E o que dizer dos preços de dispositivos de acessibilidade? Um elevador residencial ou uma cadeira de rodas motorizada
podem custar o equivalente a anos de salário para muitas famílias. O acesso ao apoio psicológico ou terapias especializadas,
especialmente para pessoas no espectro autista, é restrito e, muitas vezes, depende de planos de saúde caros.
Outro ponto que precisa de atenção é a visibilidade das deficiências invisíveis, como transtornos mentais, condições
neurológicas ou deficiências cognitivas, que frequentemente ficam fora do debate. Essa invisibilidade contribui para que o foco
esteja apenas nas adaptações físicas, deixando de lado outras necessidades igualmente importantes.
Há avanços significativos, mas ainda limitados. Uma boneca cadeirante, por exemplo, é um produto inspirador, mas
quantas lojas físicas e virtuais a tornam disponível de forma acessível? Não deveria ser apenas um item “instagramável” ou
usado para campanhas publicitárias que buscam prêmios de inovação.
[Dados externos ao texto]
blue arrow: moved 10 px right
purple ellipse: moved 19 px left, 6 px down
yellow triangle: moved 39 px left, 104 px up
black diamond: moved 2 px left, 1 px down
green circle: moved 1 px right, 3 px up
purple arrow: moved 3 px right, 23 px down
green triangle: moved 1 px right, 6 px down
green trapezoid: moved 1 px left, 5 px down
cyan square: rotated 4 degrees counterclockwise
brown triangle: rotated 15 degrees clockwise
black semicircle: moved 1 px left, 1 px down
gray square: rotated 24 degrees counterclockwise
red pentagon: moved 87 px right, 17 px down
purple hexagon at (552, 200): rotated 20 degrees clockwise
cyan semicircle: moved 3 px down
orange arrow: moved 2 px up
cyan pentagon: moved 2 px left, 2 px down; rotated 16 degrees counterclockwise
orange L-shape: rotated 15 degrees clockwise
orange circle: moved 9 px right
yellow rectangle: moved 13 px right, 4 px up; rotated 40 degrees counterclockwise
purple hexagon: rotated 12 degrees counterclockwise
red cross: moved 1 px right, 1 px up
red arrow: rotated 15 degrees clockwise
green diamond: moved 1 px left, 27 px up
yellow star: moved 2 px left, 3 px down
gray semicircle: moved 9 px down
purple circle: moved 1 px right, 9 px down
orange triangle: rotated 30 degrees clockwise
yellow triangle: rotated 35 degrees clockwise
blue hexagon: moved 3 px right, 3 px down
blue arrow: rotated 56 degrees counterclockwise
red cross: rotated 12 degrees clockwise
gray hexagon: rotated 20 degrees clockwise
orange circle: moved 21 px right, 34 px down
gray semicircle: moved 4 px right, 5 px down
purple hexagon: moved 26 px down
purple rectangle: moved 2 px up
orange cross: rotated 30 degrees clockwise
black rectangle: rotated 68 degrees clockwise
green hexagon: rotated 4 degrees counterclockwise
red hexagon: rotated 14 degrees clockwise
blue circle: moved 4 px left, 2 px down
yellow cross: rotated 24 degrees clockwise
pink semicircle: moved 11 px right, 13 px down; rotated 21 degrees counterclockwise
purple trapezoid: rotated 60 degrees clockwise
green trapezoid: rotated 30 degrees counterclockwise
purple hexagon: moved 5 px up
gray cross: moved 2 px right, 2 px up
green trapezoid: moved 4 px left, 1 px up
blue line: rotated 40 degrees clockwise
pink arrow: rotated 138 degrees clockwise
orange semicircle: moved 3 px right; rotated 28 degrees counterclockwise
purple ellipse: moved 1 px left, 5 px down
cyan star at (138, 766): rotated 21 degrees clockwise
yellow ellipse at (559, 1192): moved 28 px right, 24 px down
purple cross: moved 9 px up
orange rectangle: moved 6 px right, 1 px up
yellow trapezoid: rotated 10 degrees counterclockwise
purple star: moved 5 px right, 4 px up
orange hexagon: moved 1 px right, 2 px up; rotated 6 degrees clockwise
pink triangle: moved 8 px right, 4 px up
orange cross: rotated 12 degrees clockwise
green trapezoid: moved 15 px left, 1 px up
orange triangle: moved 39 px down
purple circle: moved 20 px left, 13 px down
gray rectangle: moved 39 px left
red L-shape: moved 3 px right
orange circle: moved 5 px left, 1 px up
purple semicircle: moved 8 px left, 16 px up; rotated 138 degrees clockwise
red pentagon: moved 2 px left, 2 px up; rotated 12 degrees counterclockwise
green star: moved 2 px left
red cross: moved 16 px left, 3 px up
Deveria ser um produto comum, encontrado em
qualquer prateleira, porque a inclusão precisa estar na rotina.
Portanto, a acessibilidade precisa deixar de ser um tema isolado. Empresas, governos e sociedade como um todo têm a
ganhar ao priorizar essa pauta. Acessibilidade é incrível, mas precisa ser mais do que uma palavra bonita. Precisa ser acessível
na prática.
(Disponível em: https://oglobo.globo.com/ela/luana-genot/coluna/2024/acessibilidade-invisivel.ghtml. Acesso em: dezembro de 2024. Adaptado.)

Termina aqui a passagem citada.